Requirement:
Every record must come back unchanged, apart from the pictures, which are dropped.

Stored data entries
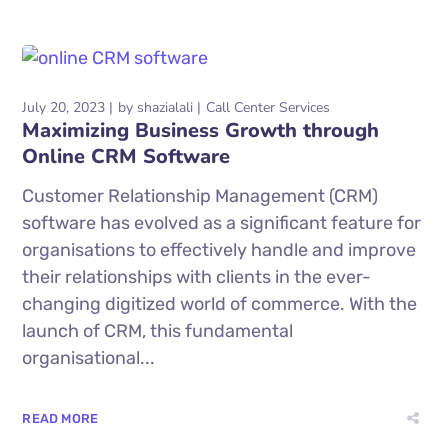
July 20, 2023
by
shazialali
Call Center Services
Maximizing Business Growth through
Online CRM Software
Customer Relationship Management (CRM)
software has evolved as a significant feature for
organisations to effectively handle and improve
their relationships with clients in the ever-
changing digitized world of commerce. With the
launch of CRM, this fundamental
organisational...
READ MORE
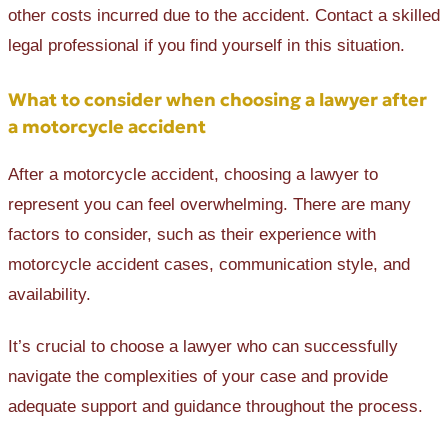
other costs incurred due to the accident. Contact a skilled
legal professional if you find yourself in this situation.
What to consider when choosing a lawyer after
a motorcycle accident
After a motorcycle accident, choosing a lawyer to
represent you can feel overwhelming. There are many
factors to consider, such as their experience with
motorcycle accident cases, communication style, and
availability.
It’s crucial to choose a lawyer who can successfully
navigate the complexities of your case and provide
adequate support and guidance throughout the process.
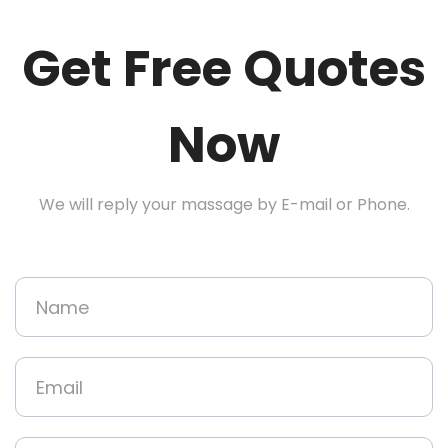
Get Free Quotes
Now
We will reply your massage by E-mail or Phone.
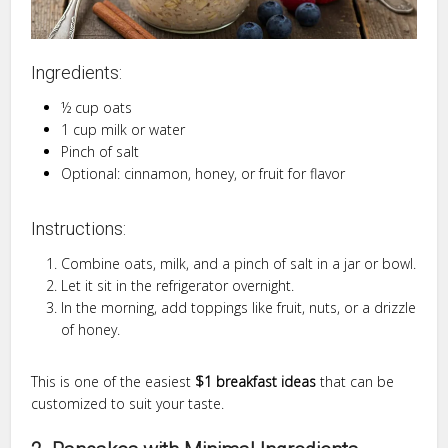
Ingredients:
½ cup oats
1 cup milk or water
Pinch of salt
Optional: cinnamon, honey, or fruit for flavor
Instructions:
Combine oats, milk, and a pinch of salt in a jar or bowl.
Let it sit in the refrigerator overnight.
In the morning, add toppings like fruit, nuts, or a drizzle
of honey.
This is one of the easiest
$1 breakfast ideas
that can be
customized to suit your taste.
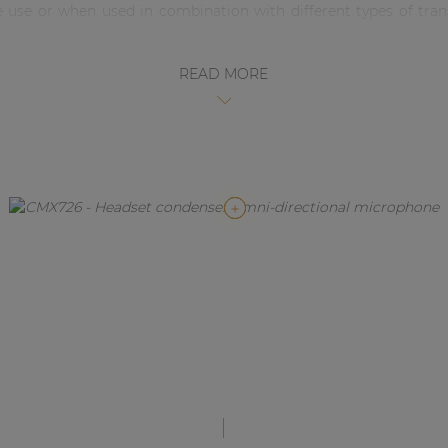
ce use or when used in combination with different types of t
ded, making it suitable for use with different major systems ma
Available in black and beige and comes with windscreen and cab
READ MORE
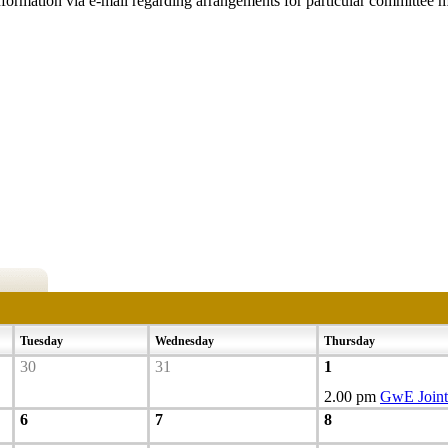
nformation via e-mail regarding arrangements for particular committee m
Tuesday
Wednesday
Thursday
30
31
1
2.00 pm
GwE Joint
6
7
8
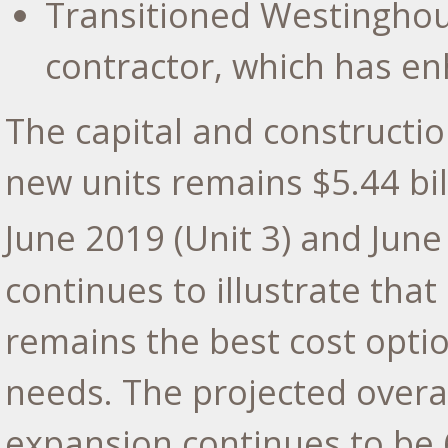
Transitioned Westinghous
contractor, which has e
The capital and constructio
new units remains
$5.44 bil
June 2019
(Unit 3) and
June
continues to illustrate tha
remains the best cost opti
needs. The projected overal
expansion continues to be 6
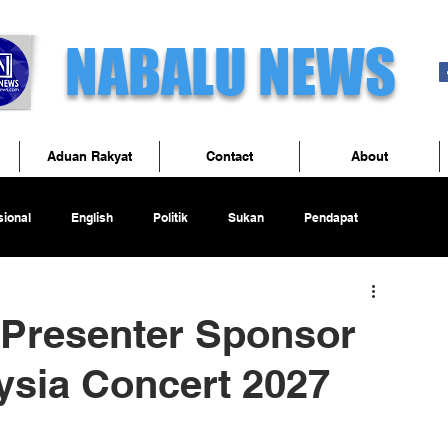
NABALU NEWS
Aduan Rakyat
Contact
About
ional
English
Politik
Sukan
Pendapat
Presenter Sponsor
ysia Concert 2027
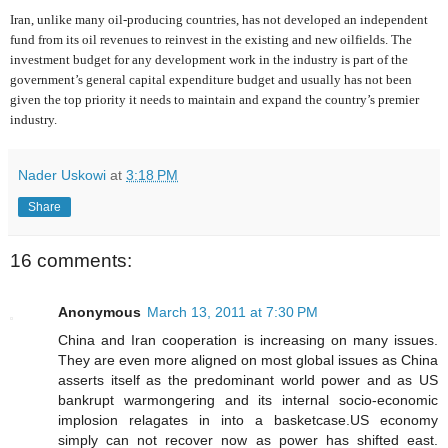
Iran, unlike many oil-producing countries, has not developed an independent
fund from its oil revenues to reinvest in the existing and new oilfields. The
investment budget for any development work in the industry is part of the
government’s general capital expenditure budget and usually has not been
given the top priority it needs to maintain and expand the country’s premier
industry.
Nader Uskowi
at
3:18 PM
Share
16 comments:
Anonymous
March 13, 2011 at 7:30 PM
China and Iran cooperation is increasing on many issues.
They are even more aligned on most global issues as China
asserts itself as the predominant world power and as US
bankrupt warmongering and its internal socio-economic
implosion relagates in into a basketcase.US economy
simply can not recover now as power has shifted east.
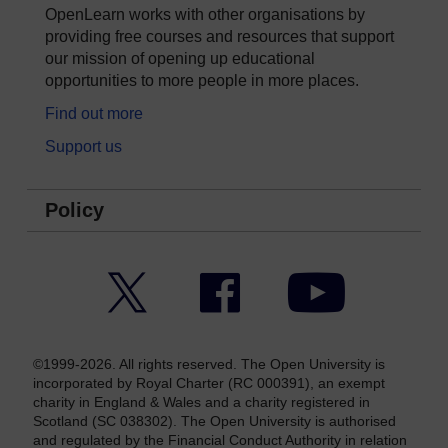
OpenLearn works with other organisations by
providing free courses and resources that support
our mission of opening up educational
opportunities to more people in more places.
Find out more
Support us
Policy
Twitter
Facebook
YouTube
©1999-2026. All rights reserved. The Open University is
incorporated by Royal Charter (RC 000391), an exempt
charity in England & Wales and a charity registered in
Scotland (SC 038302). The Open University is authorised
and regulated by the Financial Conduct Authority in relation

Reply to the task:
July 20, 2023
by
shazialali
Call Center Services
Maximizing Business Growth through
Online CRM Software
Customer Relationship Management (CRM)
software has evolved as a significant feature for
organisations to effectively handle and improve
their relationships with clients in the ever-
changing digitized world of commerce. With the
launch of CRM, this fundamental
organisational...
READ MORE
other costs incurred due to the accident. Contact a skilled
legal professional if you find yourself in this situation.
What to consider when choosing a lawyer after
a motorcycle accident
After a motorcycle accident, choosing a lawyer to
represent you can feel overwhelming. There are many
factors to consider, such as their experience with
motorcycle accident cases, communication style, and
availability.
It’s crucial to choose a lawyer who can successfully
navigate the complexities of your case and provide
adequate support and guidance throughout the process.
Get Free Quotes
Now
We will reply your massage by E-mail or Phone.
Ingredients:
½ cup oats
1 cup milk or water
Pinch of salt
Optional: cinnamon, honey, or fruit for flavor
Instructions:
Combine oats, milk, and a pinch of salt in a jar or bowl.
Let it sit in the refrigerator overnight.
In the morning, add toppings like fruit, nuts, or a drizzle
of honey.
This is one of the easiest
$1 breakfast ideas
that can be
customized to suit your taste.
ce use or when used in combination with different types of t
ded, making it suitable for use with different major systems ma
Available in black and beige and comes with windscreen and cab
READ MORE
nformation via e-mail regarding arrangements for particular committee m
Tuesday
Wednesday
Thursday
30
31
1
2.00 pm
GwE Joint
6
7
8
Transitioned Westinghous
contractor, which has e
The capital and constructio
new units remains
$5.44 bil
June 2019
(Unit 3) and
June
continues to illustrate tha
remains the best cost opti
needs. The projected overal
expansion continues to be 6
NABALU NEWS
Aduan Rakyat
Contact
About
ional
English
Politik
Sukan
Pendapat
Presenter Sponsor
ysia Concert 2027
Iran, unlike many oil-producing countries, has not developed an independent
fund from its oil revenues to reinvest in the existing and new oilfields. The
investment budget for any development work in the industry is part of the
government’s general capital expenditure budget and usually has not been
given the top priority it needs to maintain and expand the country’s premier
industry.
Nader Uskowi
at
3:18 PM
Share
16 comments:
Anonymous
March 13, 2011 at 7:30 PM
China and Iran cooperation is increasing on many issues.
They are even more aligned on most global issues as China
asserts itself as the predominant world power and as US
bankrupt warmongering and its internal socio-economic
implosion relagates in into a basketcase.US economy
simply can not recover now as power has shifted east.
OpenLearn works with other organisations by
providing free courses and resources that support
our mission of opening up educational
opportunities to more people in more places.
Find out more
Support us
Policy
Twitter
Facebook
YouTube
©1999-2026. All rights reserved. The Open University is
incorporated by Royal Charter (RC 000391), an exempt
charity in England & Wales and a charity registered in
Scotland (SC 038302). The Open University is authorised
and regulated by the Financial Conduct Authority in relation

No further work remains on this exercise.